Impact: Enabled a shift from a known-site, historical approach to a data-driven, globally scalable site selection strategy, improving feasibility accuracy and expanding access to qualified patients.

2. Trial Rescue: Accelerating Enrollment

Challenge: Under-enrolling rare disease trial requiring rapid site expansion.

Approach: Used real-world patient data to identify high-potential investigators and sites based on actual patient availability, rather than historical trial participation alone.

Results:

23 net-new sites identified with strong patient availability
8 high-value investigators surfaced at priority institutions
Enabled immediate site outreach and contracting workflows

Impact: Enabled a targeted, data-driven trial rescue strategy, improving enrollment potential and reducing reliance on reactive site expansion.

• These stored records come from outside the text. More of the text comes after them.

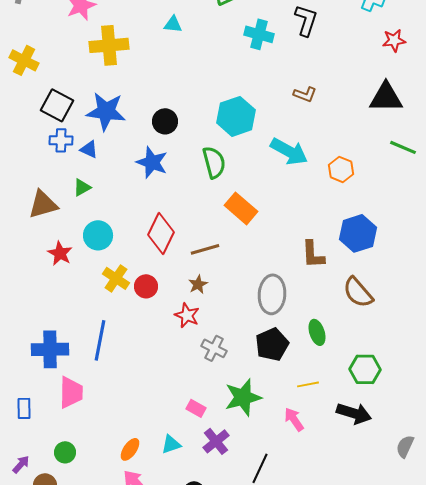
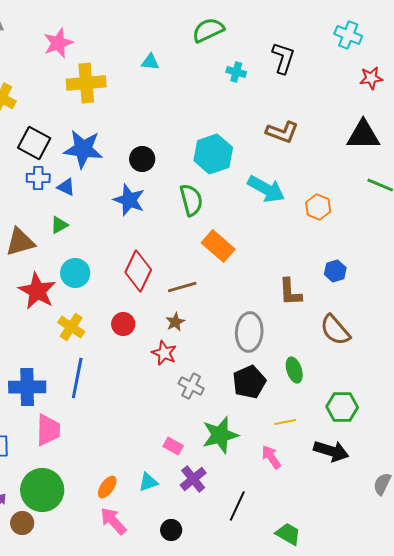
cyan cross: (259, 34) -> (236, 72), size x0.7
brown L-shape: (305, 94) -> (282, 132), size x1.4
blue hexagon: (358, 233) -> (335, 271), size x0.6
red star: (60, 253) -> (37, 291), size x1.5
yellow cross: (116, 278) -> (71, 327), moved
green circle: (65, 452) -> (42, 490), size x2.0

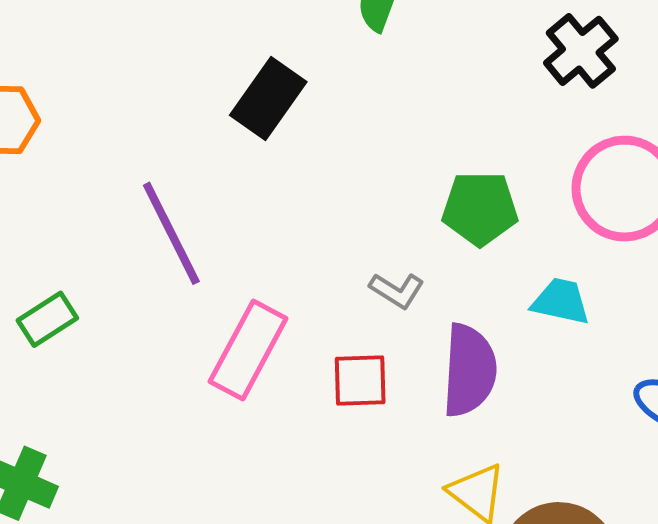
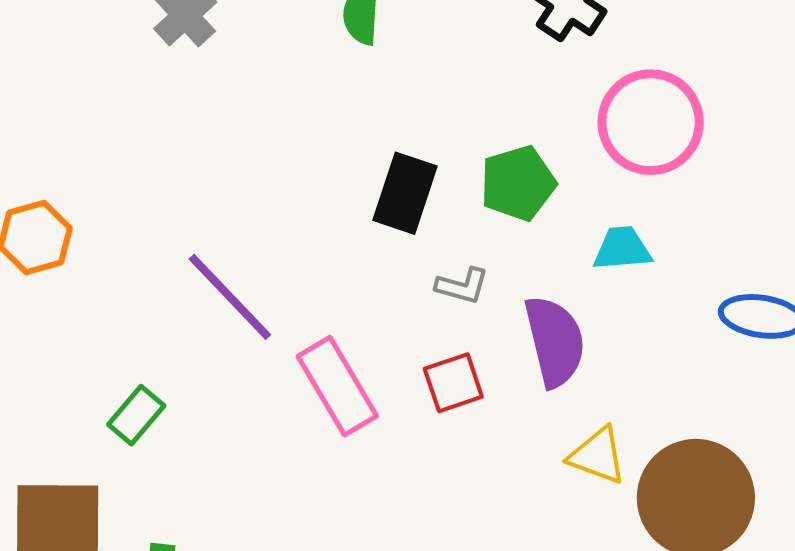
black rectangle: (268, 99) -> (405, 193), moved
pink rectangle: (248, 350) -> (337, 386), turned -42

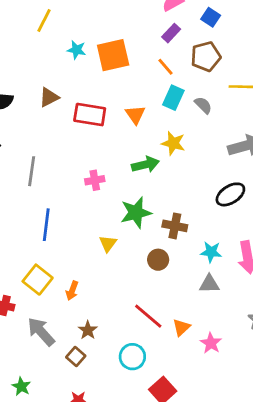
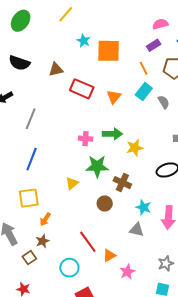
yellow star: (173, 143) -> (135, 148), moved, turned 30
pink cross: (95, 180) -> (86, 139), moved
yellow square: (38, 280) -> (29, 198), moved, turned 30
orange arrow: (72, 291) -> (45, 219), moved

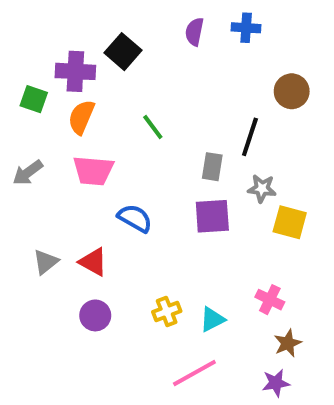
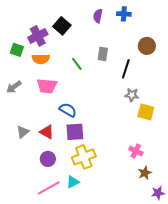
purple cross: (75, 71) -> (38, 36), turned -30
orange semicircle: (81, 117) -> (41, 59), turned -114
gray rectangle: (212, 167) -> (103, 54), moved
purple square: (212, 216) -> (75, 132), moved
yellow cross: (167, 311) -> (84, 157), size x1.6
cyan triangle: (212, 319) -> (73, 182), moved
pink line: (194, 373) -> (49, 188), moved
purple star: (276, 383) -> (158, 193), moved

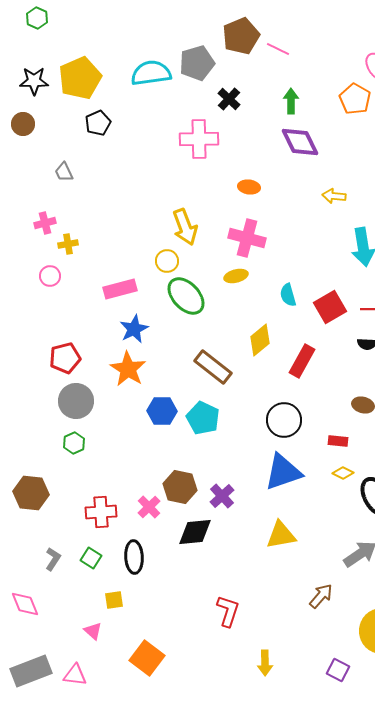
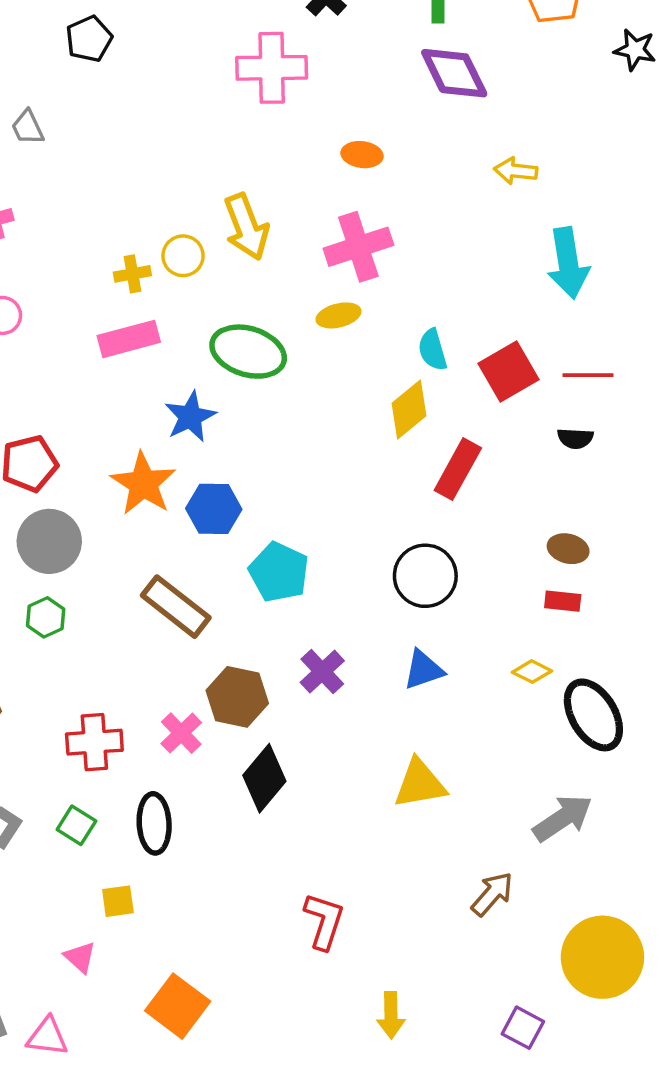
pink cross: (247, 238) -> (358, 247), turned -33
yellow cross: (68, 244) -> (132, 274), moved
yellow circle: (167, 261) -> (183, 256), moved
green ellipse: (186, 296) -> (248, 352), turned -30
blue star: (134, 329) -> (190, 417), moved
yellow diamond: (260, 340) -> (409, 409), moved
brown rectangle: (213, 367) -> (176, 607), moved
blue hexagon: (162, 411) -> (214, 509), moved
red rectangle: (338, 441) -> (563, 601), moved
blue triangle: (283, 472) -> (423, 670), size x0.6
purple cross: (222, 496) -> (322, 672), moved
black diamond: (195, 532) -> (264, 778), turned -45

3. Correcting Feasibility Misalignment

Challenge: Selected sites had zero eligible patients, creating risk for enrollment delays and poor patient representation.

Approach: Validated planned sites against real-world patient data prior to activation to ensure alignment with protocol-specific populations.

Results:

Flagged sites with zero eligible patients early in the feasibility process
Identified 42 net-new sites across 18 institutions with aligned patient populations
Prioritized 7 high-value institutions for immediate outreach

Impact: Prevented costly feasibility misalignment by ensuring sites were selected based on actual patient availability, improving both enrollment potential and study representation from the outset.

4. Data Validation and Feasibility Benchmarking

Challenge: Limited ability to validate feasibility assumptions across multiple tumor types and indications.

Approach: Leveraged integrated data across investigators, patients, and historical trials to validate feasibility and benchmark against similar studies.

Results:

618 investigators identified with relevant patient populations and trial experience
200 aligned sites identified across multiple indications
Benchmarked against 26 similar studies to inform feasibility strategy

Impact: Enabled granular, indication-level feasibility planning, improving trial design, site selection accuracy, and overall study execution timelines.

Why Sponsors Switch to H1 for Site Selection and Feasibility

Across trial planning, enrollment rescue, and feasibility validation, the sponsor found that H1’s AI-driven approach delivered measurable advantages over legacy tools, particularly in identifying net-new investigators and aligning sites to real patient populations.

Users consistently rated the platform highly for both effectiveness and usability (≥4/5), citing faster search workflows and access to site and investigator insights not available through other solutions. In practice, this translated into meaningful network expansion, with teams increasing their investigator pools by 10–15%+ and consistently identifying new, qualified investigators for every study.

Just as importantly, the platform improved confidence in feasibility decisions by enabling teams to identify investigators capable of enrolling representative patient populations—something traditional approaches often fail to validate early.